Relationships may have overlapping or complementary alignments. For example, alignment for socialisation is compatible with alignment for access, as the expansion of an ideological perspective is supported by bringing more children into the school system [2].

Types of incoherence

Incoherence in the system can hinder progress towards learning objectives. The three main types of incoherence can be described in terms of the 5x4 matrix.

  • Within a column: incoherence between the design elements within a particular relationship of accountability.

For example, within a compact relationship, executive and fiduciary authorities (i.e., the Ministry of Finance) may delegate learning improvements but only ask education authorities (i.e., Ministry of Education) for information on enrolment rates. This means that there is incoherence between what is delegated, and the information used to evaluate the ministry’s performance. This undermines the delegated objective, as ministry officials shift their focus to what is being measured, rather than what is being rhetorically delegated, weakening the overall relationship of accountability.

Example of column incoherence in the compact column
Politics Compact Management Voice & Choice
Delegation Executive and fiduciary authorities may delegate learning improvements (i.e. president's office call for a new initiative to improve test scores)
Information In regular reporting on Ministry of Education activities and justification of resources, Ministry of Eduation is only asked to report on enrolment rates
  • Within a row: incoherence between the relationships of accountability across one or more design elements.

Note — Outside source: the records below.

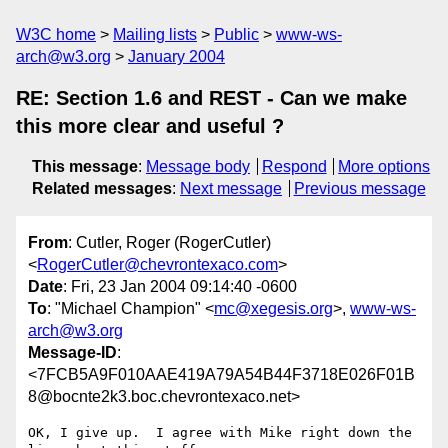
W3C home
Mailing lists
Public
www-ws-
arch@w3.org
January 2004
RE: Section 1.6 and REST - Can we make
this more clear and useful ?
This message
:
Message body
Respond
More options
Related messages
:
Next message
Previous message
From
: Cutler, Roger (RogerCutler)
<
RogerCutler@chevrontexaco.com
>
Date
: Fri, 23 Jan 2004 09:14:40 -0600
To
: "Michael Champion" <
mc@xegesis.org
>,
www-ws-
arch@w3.org
Message-ID
:
<7FCB5A9F010AAE419A79A54B44F3718E026F01B
8@bocnte2k3.boc.chevrontexaco.net>
OK, I give up.  I agree with Mike right down the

For example, executive and fiduciary authorities may delegate a focus on access and attainment, but education authorities may try to begin delegating goals around improved learning outcomes. This incoherence in what is being delegated at different levels of the system may cause confusion. It may also result in insufficient finance and support for the learning objectives the Ministry of Education is trying to adopt.

Within-row incoherence is a particular challenge for frontline providers (teachers and school leaders), who are the only actors in the system who are the agent of more than one principal. As a result, they are particularly vulnerable to incoherence due to misalignment between their two principals.

For example, education authorities may want to change the pedagogical approach in schools. They can delegate this change, finance it adequately, provide support to help teachers adopt it, and collect information about the adoption. However, if parents are opposed to the change they can pressure teachers to stick to the old approach.

Example of coherence in a column (Management) and incoherence in rows (between Management and Voice & Choice)
Politics Compact Management Voice & Choice
Delegation Education authorities introduce pedagogical approach Parents prefer old approach and express this preference to teachers
Information Adequate financing provided to develop and deploy new approach
Finance Information on adoption of new approach by frontline collected
Support Training in new approach provided
Motivation Parents and community groups pressure teachers to stick to old approach


  1. Crouch, Luis(2020). Systems Implications for Core Instructional Support Lessons from Sobral (Brazil), Puebla (Mexico), and Kenya [1].
  2. 2.0 2.1 Pritchett, Lant and Spivack, Marla. (Forthcoming). Diagnosing Systems of Education to Overcome the Learning Crisis.